Le comédien français Jonathan Capdevielle est de retour à Montréal avec un spectacle solo multidisciplinaire, Adishatz/Adieu, spectacle autobiographique qui oscille entre le tour de chant et les numéros de cabaret. Fascinant et émouvant.

Un bel avant-midi de printemps parisien, à la terrasse d'un café Place de Châtelet, Jonathan Capdevielle, casquette vissée sur la tête et barbe de deux jours, se fond dans la foule. L'acteur de 35 ans, originaire du sud-ouest de la France, vit à Paris depuis quelques années. Or, la plupart du temps, il est sur la route dans des festivals d'avant-garde pour jouer ses étranges solos interdisciplinaires et intimes. On l'a d'ailleurs déjà vu à Montréal: en février 2010, Capdevielle a présenté le troublant Jerk au Théâtre La Chapelle.

L'interprète français est de retour dans la métropole avec un autre solo, Adishatz/Adieu, qu'il a lui-même conçu et mis en scène, pour trois représentations seulement dès mercredi à l'Usine C. «C'est ma pièce la plus personnelle, autobiographique, dit-il. J'y parle de mon adolescence dans ma ville natale (Tarbes dans les Pyrénées) de ma famille, de la mort prématurée de mère et ma soeur (toutes deux du cancer), de mon rapport avec mon père, et aussi de sexualité, de fantasmes...»

Bien sûr, l'interprète pluridisciplinaire ne raconte pas sa vie de façon linéaire ou convenue. Il interprète d'abord des chansons pops a capella dans un répertoire éclectique qui va de Madonna à Francis Cabrel (il peut aussi ajouter des airs de Purcell, car l'acteur est un contre-ténor). Ensuite, il se travestit et se déhanche sur un tube de Lady Gaga; il évoque ses soirées paillardes avec des joueurs de rugby et les brumes des fins de nuit dans des discothèques de province; pour finir avec des chansons traditionnelles de sa région natale!

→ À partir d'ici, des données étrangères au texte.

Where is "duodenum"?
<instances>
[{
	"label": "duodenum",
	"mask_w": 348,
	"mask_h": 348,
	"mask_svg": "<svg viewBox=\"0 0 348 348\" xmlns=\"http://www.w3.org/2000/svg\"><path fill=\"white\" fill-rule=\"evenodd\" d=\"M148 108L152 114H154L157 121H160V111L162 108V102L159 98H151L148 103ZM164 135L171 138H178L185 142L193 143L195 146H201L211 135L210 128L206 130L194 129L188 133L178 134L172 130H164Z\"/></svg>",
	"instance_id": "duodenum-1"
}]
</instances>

Au départ, Adishatz/Adieu était un simple tour de chant, tout de même qualifié de «sublime et génial» par la revue branchée Les Inrockuptibles. Puis, le spectacle a évolué pour devenir «un roman familial trouble et éclaté». «Enfant, je faisais déjà du lipsych sur des tubes de Vanessa Paradis, Jean-Jacques Goldman et Annie Lennox, se souvient-il. Adolescent, quand j'ai découvert Madonna, je suis tout de suite devenu fan de la chanteuse. Pour un jeune adolescent homosexuel à Tarbes, petite ville de militaires, de cheminots et de rugbymen, Madonna a été un élément déclencheur pour assumer ma sexualité et mes fantasmes.»

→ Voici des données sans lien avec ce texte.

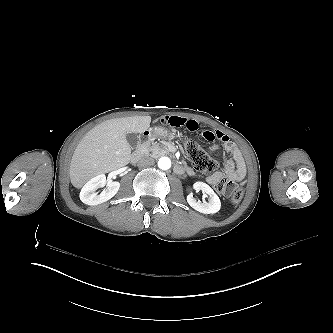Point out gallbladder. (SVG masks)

Une rencontre déterminante

Après une formation d'acteur, Jonathan Capdevielle va quitter Tarbes au milieu des années 90 pour aller étudier l'art de la marionnette à Charleville. Là-bas, il fait la rencontre d'une étudiante qui aura une grande influence sur son parcours artistique: Gisèle Vienne. Il sera l'interprète fétiche de la metteure en scène dans une demi-douzaine de pièces, dont Jerk (création en 2008), un solo pour comédien, ventriloque et marionnettiste à gaine sur un texte de l'écrivain américain Dennis Cooper. Il y incarne David Brooks, un tortionnaire de garçons et complice d'un tueur en série emprisonné à perpétuité au Texas dans les années 70. Dans Jerk, son jeu précis, troublant et impressionnant reconstitue les crimes monstrueux de Brooks et ses complices. Il a été salué par la critique d'ici et d'ailleurs.

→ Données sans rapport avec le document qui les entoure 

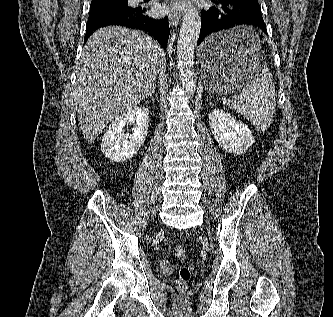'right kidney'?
Segmentation results:
<instances>
[{
    "label": "right kidney",
    "mask_w": 333,
    "mask_h": 317,
    "mask_svg": "<svg viewBox=\"0 0 333 317\" xmlns=\"http://www.w3.org/2000/svg\"><path fill=\"white\" fill-rule=\"evenodd\" d=\"M149 120V111L142 106L116 117L103 135L101 151L105 157L116 162L131 159L146 139ZM129 123H135L133 133L125 134L123 128Z\"/></svg>",
    "instance_id": "ca27d5eb"
}]
</instances>
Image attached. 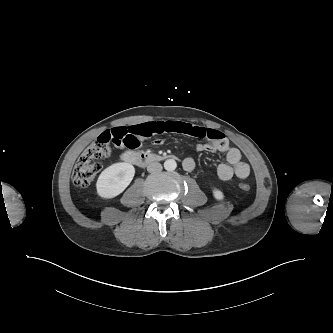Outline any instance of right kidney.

Artiste pluridisciplinaire, Capdevielle a exploré le chant, la danse, le théâtre... mais il demeure fasciné par la marionnette. «Avec la marionnette, un acteur peut créer tout seul une quantité de personnages en un tour de main. La marionnette a un pouvoir symbolique. C'est un objet mort, inanimé, qui prend vie soudainement et qui devient une prolongation de notre esprit, de notre imaginaire. C'est fascinant le potentiel de la marionnette sur une scène!»

Toutefois, cette dernière n'apparaît pas dans Adishatz/Adieu. Mais Capdevielle ne délaisse pas l'artifice pour autant. Le comédien se transforme en une blonde aguichante au milieu du spectacle. Assis devant un miroir, il se maquille cérémonieusement et enfile perruque et vêtements sexy pendant qu'on entend la voix de l'acteur reproduisant une conversation téléphonique entre son père et lui.

Beau moment évoquant l'incommunicabilité dans la famille, le clivage des générations et les non-dits avec nos proches. Cette pièce singulière devient alors un carnet intime et émouvant.

Adishatz/Adieu, conçu et interprété par Jonathan Capdevielle, du 11 avril au 13 avril à l'Usine C.